7. Type of Ground Truth Used
- Phantom Studies: The ground truth is the known physical properties and activity distribution within the phantoms.
- Clinical Data (Visual Inspection & PSNR):
- For the visual inspection by physicians, the ground truth for diagnostic quality and image characteristics was expert consensus/opinion.
- For PSNR measurements, the ground truth was considered the "long scan duration image," which represents a reference image with higher signal and lower noise due to extended acquisition time, against which the processed images were compared for similarity. This acts as a proxy for an ideal image.
8. Sample Size for the Training Set
The document mentions that "clinical data of long scan duration that is not used in the DCNN training process" was used for PSNR measurements. However, the sample size for the training set itself is not specified in the provided text.
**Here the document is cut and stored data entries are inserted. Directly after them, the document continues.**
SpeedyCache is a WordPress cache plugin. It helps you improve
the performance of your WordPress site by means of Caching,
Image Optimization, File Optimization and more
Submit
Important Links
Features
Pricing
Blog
9. How the Ground Truth for the Training Set Was Established
The document does not explicitly state how the ground truth for the training set was established. It only implies that a "Deep Learning Artificial Neural Network" (DCNN) was trained. Typically, for such AI systems in medical imaging, training data ground truth is established through:
* Expert annotations/labels: Radiologists or nuclear medicine physicians marking regions of interest, identifying pathologies, or rating image quality.
* Higher quality reference scans: Using longer acquisition times or different imaging modalities as a "gold standard" for what an ideal image should look like for noise reduction and image enhancement tasks (as was partially done for the test set PSNR comparison).
Without further information, the specific method for training ground truth establishment remains undisclosed in this document.